14. März 2003·Français·Neuenburg·Tribunal Cantonal Cour de cassation civile·HTML·2,185 Wörter·~11 min·3

Zusammenfassung

Modification de mesures provisoires. Effet rétroactif. Bonne foi.

Volltext

A.                                         J.F., originaire de Sumvitg/GR, né le 20 novembre 1962, et M.F., née le 7 octobre 1958, ressortissante de Roumanie, se sont mariés à Tirgu Jiu (Gorj/Roumanie) le 14 septembre 1991. Un enfant est issu de leur union, L., né le 8 juin 1992 à Boudevilliers/NE.

B.                                         Par ordonnance de mesures provisoires du 27 mai 1997, statuant sur une requête de l'épouse du 1er juillet 1996 (l'affaire n'ayant pu être traitée plus tôt en raison d'une maladie du mari), le président du Tribunal civil du district de Neuchâtel a notamment donné acte aux parties qu'elles étaient autorisées à vivre séparées, le défendeur conservant la jouissance de l'ancien domicile conjugal. Il a également condamné le mari à verser en faveur de l'épouse une contribution d'entretien payable d'avance, de 1'930 francs par mois, en novembre et décembre 1996, sous déduction des paiements effectués à ce titre dans la période considérée, et de 2'000 francs par mois dès janvier 1997, précisant que le mari assumait l'intégralité des cotisations de caisse maladie de la famille. En substance, le premier juge a retenu que le mari, qui avait subi une assez longue période d'hospitalisation dans le deuxième semestre 1996, avait réalisé un salaire mensuel de 5'908 francs net, allocations familiales comprises et avant déduction des cotisations de caisses maladies. Ses charges indispensables étant de l'ordre de 3'200 francs par mois, la pension en faveur de l'enfant dont la garde était confiée à la mère, s'élevant, avec allocation familiale, à 700 francs par mois, le solde se montait à 2'000 francs. Ce montant n'étant pas suffisant pour couvrir les charges indispensables de l'épouse, il devait lui être alloué en intégralité. Le premier juge a en effet retenu, s'agissant de l'épouse, qu'elle ne réalisait aucun revenu, ayant repris des études de psychologie à Genève, ce qui pouvait paraître discutable puisqu'elle avait une formation d'ingénieur en géologie. Les postes dans ce domaine étant toutefois relativement limités, le premier juge a estimé qu'il était acceptable de permettre à l'épouse de reprendre de nouvelles études.
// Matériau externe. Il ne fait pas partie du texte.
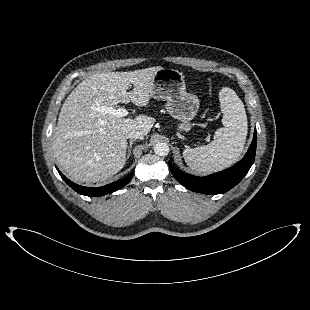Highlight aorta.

C.                                         Le 31 août 2000, J.F. a déposé une requête de mesures provisoires demandant notamment à ce que soit supprimée toute pension en faveur de l'intimée pour son entretien à elle dès le 1er septembre 2000. En bref, le requérant fait valoir que l'intimée avait obtenu la licence en psychologie, délivrée par l'Université de Genève, au terme de la session de février-mars 2000. Depuis lors six mois s'étaient écoulés, de sorte que l'intimée devait être en mesure d'exercer la profession qu'elle avait acquise. Quoi qu'il en soit, il estimait qu'il fallait lui reconnaître une capacité de gain identique à la sienne, de sorte qu'il ne saurait continuer à servir une pension en sa faveur.

A l'audience qui s'est tenue le 23 octobre 2000 pour débattre de la requête de mesures provisoires, il a été convenu que l'intimée déposerait dans les 10 jours une pièce attestant qu'elle avait commencé une spécialisation de deux ans en vue de l'obtention d'un diplôme, ainsi que les preuves de ses recherches de stage et d'emploi éventuel.
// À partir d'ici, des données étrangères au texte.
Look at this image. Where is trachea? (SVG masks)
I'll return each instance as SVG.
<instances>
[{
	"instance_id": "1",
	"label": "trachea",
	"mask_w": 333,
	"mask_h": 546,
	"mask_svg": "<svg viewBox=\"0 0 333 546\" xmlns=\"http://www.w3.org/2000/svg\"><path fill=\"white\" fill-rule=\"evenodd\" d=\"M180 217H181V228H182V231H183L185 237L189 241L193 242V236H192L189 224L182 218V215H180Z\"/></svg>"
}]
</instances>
                        Par ordonnance de mesures provisoires du 5 mars 2001, le président du Tribunal civil du district de Neuchâtel a rejeté la requête de J.F. visant à la suppression de la contribution d'entretien en faveur de M.F.. Le premier juge a retenu qu'il ressortait des pièces déposées par cette dernière que l'obtention d'un poste de stagiaire ou de psychologue n'était pas chose aisée et que la seule détention d'une licence universitaire n'était pas suffisante sur un marché apparemment tendu. Il a considéré qu'aucun élément nouveau et décisif ne justifiait de revoir à la baisse le montant de la pension.
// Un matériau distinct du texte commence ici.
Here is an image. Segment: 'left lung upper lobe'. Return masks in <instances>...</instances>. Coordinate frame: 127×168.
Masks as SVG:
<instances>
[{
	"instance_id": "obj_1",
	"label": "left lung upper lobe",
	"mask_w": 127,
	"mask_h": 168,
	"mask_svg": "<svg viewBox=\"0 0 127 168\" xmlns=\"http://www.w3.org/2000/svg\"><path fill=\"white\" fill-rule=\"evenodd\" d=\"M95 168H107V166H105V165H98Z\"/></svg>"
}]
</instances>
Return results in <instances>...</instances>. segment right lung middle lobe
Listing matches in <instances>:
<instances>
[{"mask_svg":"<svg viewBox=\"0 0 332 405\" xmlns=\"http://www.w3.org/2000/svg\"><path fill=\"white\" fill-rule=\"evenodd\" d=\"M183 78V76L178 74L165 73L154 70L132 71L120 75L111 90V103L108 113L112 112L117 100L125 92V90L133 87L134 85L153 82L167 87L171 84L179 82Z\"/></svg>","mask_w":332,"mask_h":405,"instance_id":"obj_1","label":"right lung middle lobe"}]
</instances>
D.                                         Le 5 octobre 2001, J.F. a déposé une nouvelle requête de mesures provisoires à l'encontre de M.F. concluant à ce que la contribution d'entretien qu'il devait à cette dernière soit supprimée dès le 1er juin 2000. En bref, le requérant fait valoir que la requise s'est inscrite à la caisse de chômage et qu'elle a obtenu des indemnités substantielles depuis le 13 juin 2000, ce qu'elle a caché de manière malhonnête et contraire à la bonne foi, se contentant de produire seulement certains documents à ce sujet lors d'une audience qui s'est tenue le 29 juin 2001. Le requérant ajoute que lui-même émarge au chômage depuis le mois d'août 2001 et qu'il est au bénéfice, depuis le mois de septembre 2001, d'allocations pour perte de gain, consécutivement à une récente rechute de sa maladie.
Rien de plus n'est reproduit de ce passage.